Question

A supersonic jet traveling at Mach 2.0 at an altitude of 9500 m passes directly over an observer on the ground. Where will the plane be relative to the observer when the latter hears the sonic boom? (See Fig. 12-39.)

Short answer

The plane is at a distance of \(16454.5\;{\rm{m}}\) at which the observer hears the sonic boom.

Step-by-step solution

Determination of angle of shock cone

The sine component of the angle of the shock cone is equal to the inverse of the Mach number of the system.

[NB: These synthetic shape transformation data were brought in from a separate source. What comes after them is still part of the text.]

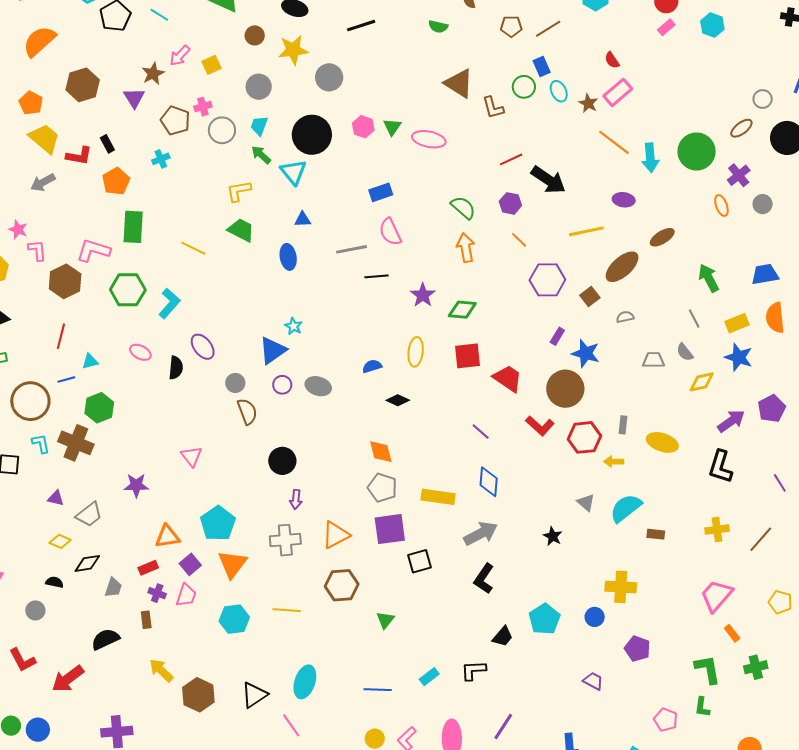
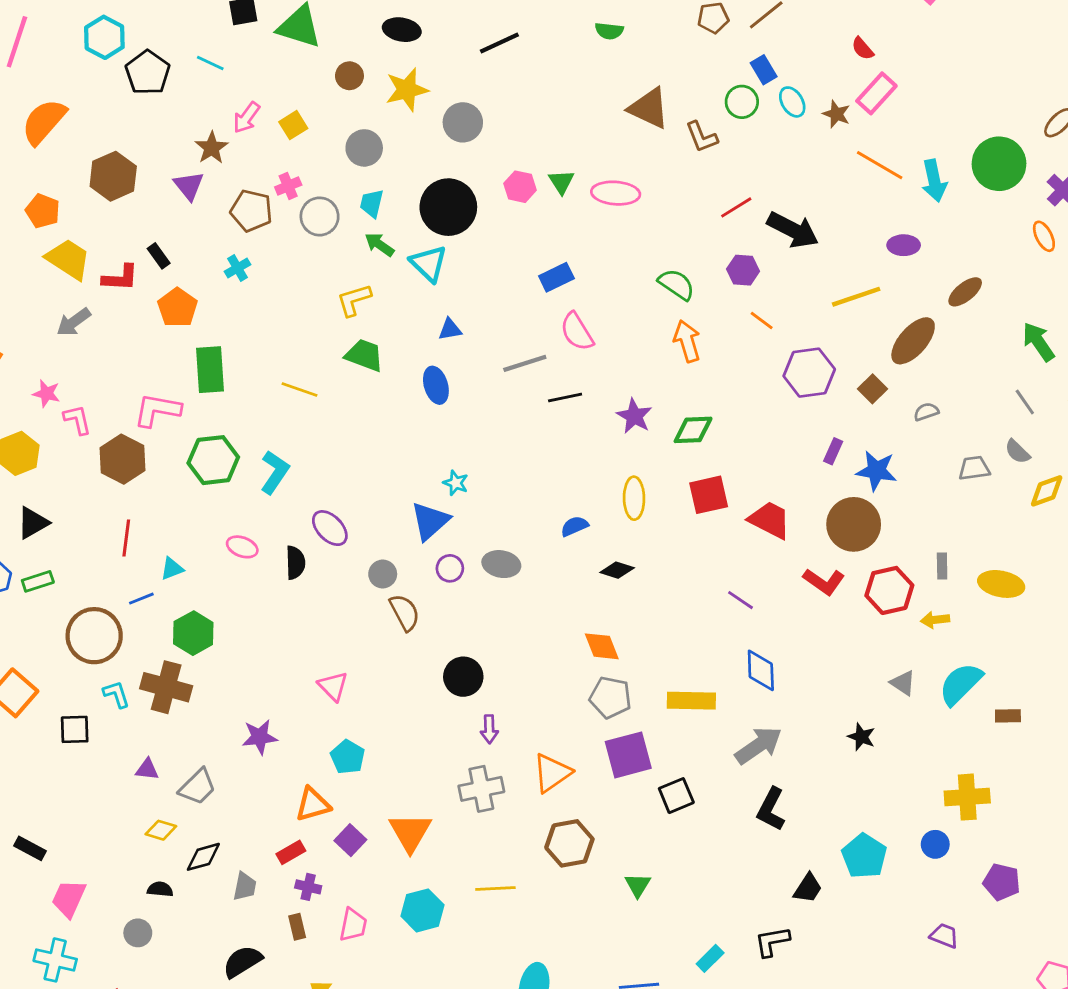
cyan pentagon: (218, 523) -> (348, 757), moved, size x0.7
pink trapezoid: (186, 595) -> (353, 925), moved

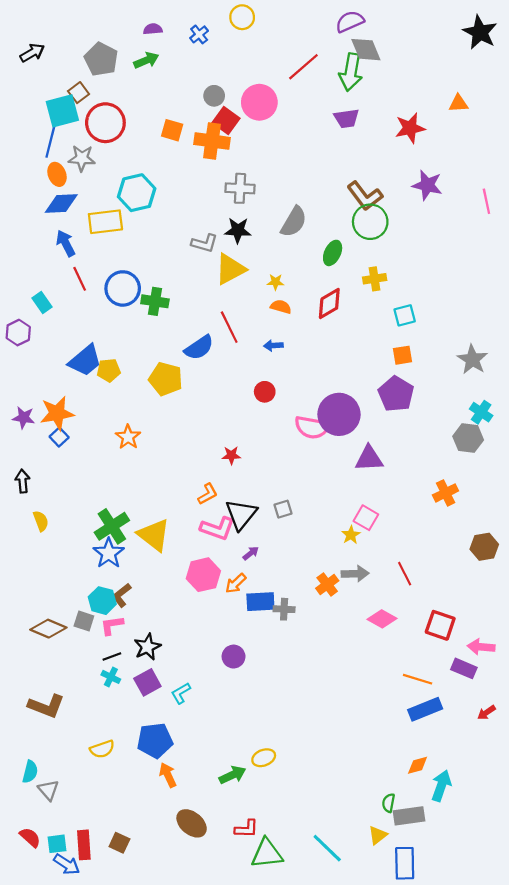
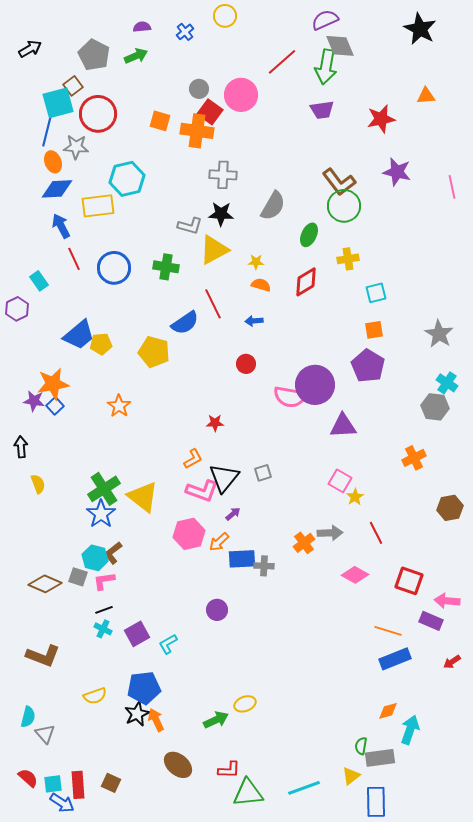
black star: (480, 32) -> (420, 29), moved
green cross: (155, 301) -> (166, 267), moved
purple star: (24, 418) -> (34, 401), moved
yellow star: (351, 535) -> (355, 497), moved
black star: (147, 647) -> (137, 714), moved
cyan line: (327, 848) -> (304, 788), turned -64

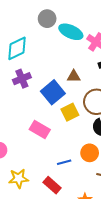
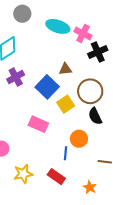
gray circle: (47, 19) -> (22, 14), moved
orange circle: (90, 153) -> (79, 139), moved
blue line: (64, 162) -> (65, 153), turned -64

The angle of the shock cone represents the displacement of the system with respect to sound from the observer.

Given information

Given data:

The Mach number for jet is \({\rm{Mach number}} = 2.0\).

The height of the jet from the ground is \(h = 9500\;{\rm{m}}\).

Evaluate the angle of shock cone and distance of jet relative to the observer

The diagrammatical representation for motion of jet is shown below:

The expression for the Mach number is given as:

\(\begin{aligned}{c}{\rm{Mach}}\;{\rm{number}} &= \frac{u}{c}\\\frac{c}{u} &= \frac{1}{{{\rm{Mach}}\;{\rm{number}}}}\end{aligned}\)

The angle of shock cone is calculated below:

\(\begin{aligned}{c}\theta &= {\sin ^{ - 1}}\left( {\frac{c}{u}} \right)\\ &= {\sin ^{ - 1}}\left( {\frac{1}{{{\rm{Mach number}}}}} \right)\\ &= {\sin ^{ - 1}}\left( {\frac{1}{{{\rm{2}}{\rm{.0}}}}} \right)\\ = 30^\circ \end{aligned}\)

The distance of jet relative to observer is calculated below:

\(\begin{aligned}{c}\tan \theta &= \frac{h}{d}\\d &= \frac{h}{{\tan \theta }}\\ &= \frac{{\left( {9500\;{\rm{m}}} \right)}}{{\tan \left( {30^\circ } \right)}}\\ &= 16454.5\;{\rm{m}}\end{aligned}\)

Hence, the plane is at a distance of \(16454.5\;{\rm{m}}\) at which the observer hears the sonic boom.